Discovery of a 53BP1 Small Molecule Antagonist Using a Focused DNA-Encoded Library Screen

  • J Med Chem. 2023 Oct 2. doi: 10.1021/acs.jmedchem.3c01192.
Devan J Shell 1 Caroline A Foley 1 Qinhong Wang 2 Chelsea M Smith 3 Shiva K R Guduru 1 Hong Zeng 4 Aiping Dong 4 Jacqueline L Norris-Drouin 1 Matthew Axtman 1 P Brian Hardy 1 Gaorav Gupta 2 3 Levon Halabelian 4 5 Stephen V Frye 1 2 Lindsey I James 1 2 Kenneth H Pearce 1 2
Affiliations

Affiliations

  • 1 UNC Eshelman School of Pharmacy, Center for Integrative Chemical Biology and Drug Discovery, Chemical Biology and Medicinal Chemistry, University of North Carolina at Chapel Hill, Chapel Hill, North Carolina 27599, United States.
  • 2 Lineberger Comprehensive Cancer Center, University of North Carolina at Chapel Hill, Chapel Hill, North Carolina 27599, United States.
  • 3 Lineberger Comprehensive Cancer Center, Department of Pathology and Laboratory Medicine, University of North Carolina at Chapel Hill, Chapel Hill, North Carolina 27599, United States.
  • 4 Structural Genomics Consortium, University of Toronto, Ontario M5S 1A1, Canada.
  • 5 Department of Pharmacology and Toxicology, University of Toronto, Ontario M5S 1A1, Canada.
Abstract

Methyl-lysine reader p53 binding protein 1 (53BP1) is a central mediator of DNA break repair and is associated with various human diseases, including Cancer.
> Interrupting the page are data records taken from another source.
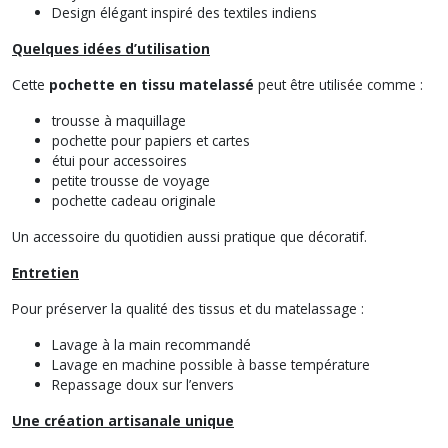
Design élégant inspiré des textiles indiens
Quelques idées d’utilisation
Cette
pochette en tissu matelassé
peut être utilisée comme :
trousse à maquillage
pochette pour papiers et cartes
étui pour accessoires
petite trousse de voyage
pochette cadeau originale
Un accessoire du quotidien aussi pratique que décoratif.
Entretien
Pour préserver la qualité des tissus et du matelassage :
Lavage à la main recommandé
Lavage en machine possible à basse température
Repassage doux sur l’envers
Une création artisanale unique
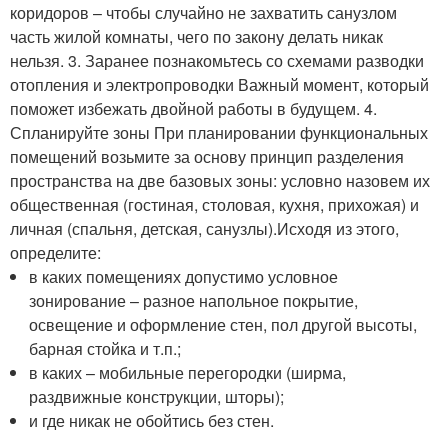
коридоров – чтобы случайно не захватить санузлом
часть жилой комнаты, чего по закону делать никак
нельзя. 3. Заранее познакомьтесь со схемами разводки
отопления и электропроводки Важный момент, который
поможет избежать двойной работы в будущем. 4.
Спланируйте зоны При планировании функциональных
помещений возьмите за основу принцип разделения
пространства на две базовых зоны: условно назовем их
общественная (гостиная, столовая, кухня, прихожая) и
личная (спальня, детская, санузлы).Исходя из этого,
определите:
в каких помещениях допустимо условное
зонирование – разное напольное покрытие,
освещение и оформление стен, пол другой высоты,
барная стойка и т.п.;
в каких – мобильные перегородки (ширма,
раздвижные конструкции, шторы);
и где никак не обойтись без стен.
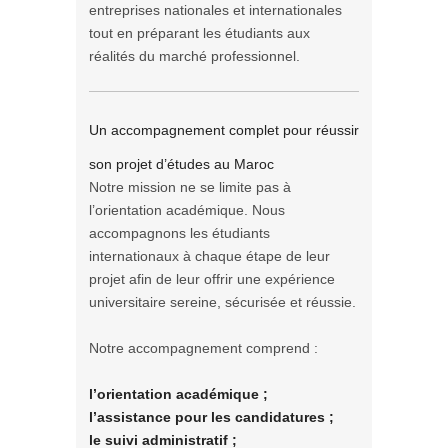
entreprises nationales et internationales
tout en préparant les étudiants aux
réalités du marché professionnel.
Un accompagnement complet pour réussir
son projet d’études au Maroc
Notre mission ne se limite pas à
l’orientation académique. Nous
accompagnons les étudiants
internationaux à chaque étape de leur
projet afin de leur offrir une expérience
universitaire sereine, sécurisée et réussie.
Notre accompagnement comprend :
l’orientation académique ;
l’assistance pour les candidatures ;
le suivi administratif ;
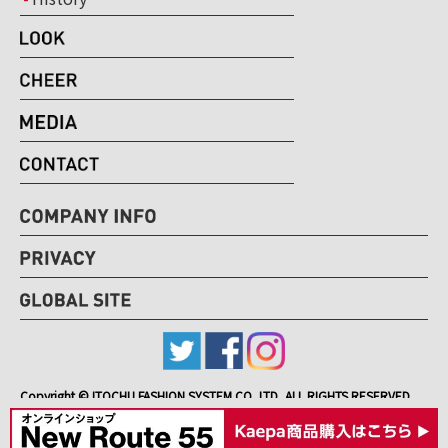
Copyright © ITOCHU FASHION SYSTEM CO.,LTD, ALL RIGHTS RESERVED.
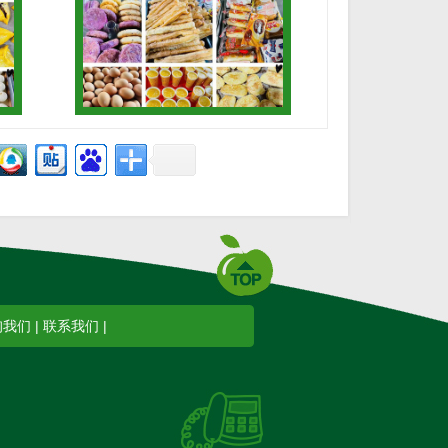
询我们
|
联系我们
|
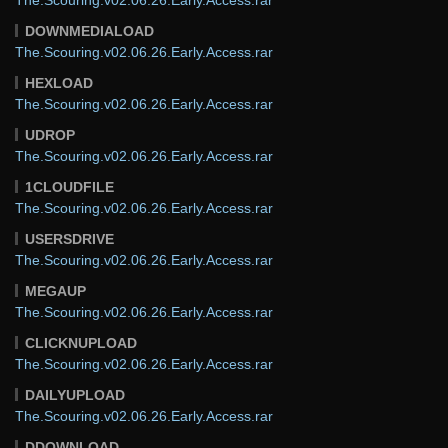
DOWNMEDIALOAD
The.Scouring.v02.06.26.Early.Access.rar
HEXLOAD
The.Scouring.v02.06.26.Early.Access.rar
UDROP
The.Scouring.v02.06.26.Early.Access.rar
1CLOUDFILE
The.Scouring.v02.06.26.Early.Access.rar
USERSDRIVE
The.Scouring.v02.06.26.Early.Access.rar
MEGAUP
The.Scouring.v02.06.26.Early.Access.rar
CLICKNUPLOAD
The.Scouring.v02.06.26.Early.Access.rar
DAILYUPLOAD
The.Scouring.v02.06.26.Early.Access.rar
DDOWNLOAD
Thus, high-quality 53BP1 chemical probes can aid in further understanding the role of 53BP1 in genome repair pathways. Herein, we utilized focused DNA-encoded library screening to identify the novel hit compound UNC8531, which binds the 53BP1 tandem Tudor domain (TTD) with an IC50 of 0.47 ± 0.09 μM in a TR-FRET assay and Kd values of 0.85 ± 0.17 and 0.79 ± 0.52 μM in ITC and SPR, respectively. UNC8531 was cocrystallized with the 53BP1 TTD to guide further optimization efforts, leading to UNC9512. NanoBRET and 53BP1-dependent foci formation experiments confirmed cellular target engagement. These results show that UNC9512 is a best-in-class small molecule 53BP1 antagonist that can aid further studies investigating the role of 53BP1 in DNA repair, gene editing, and oncogenesis.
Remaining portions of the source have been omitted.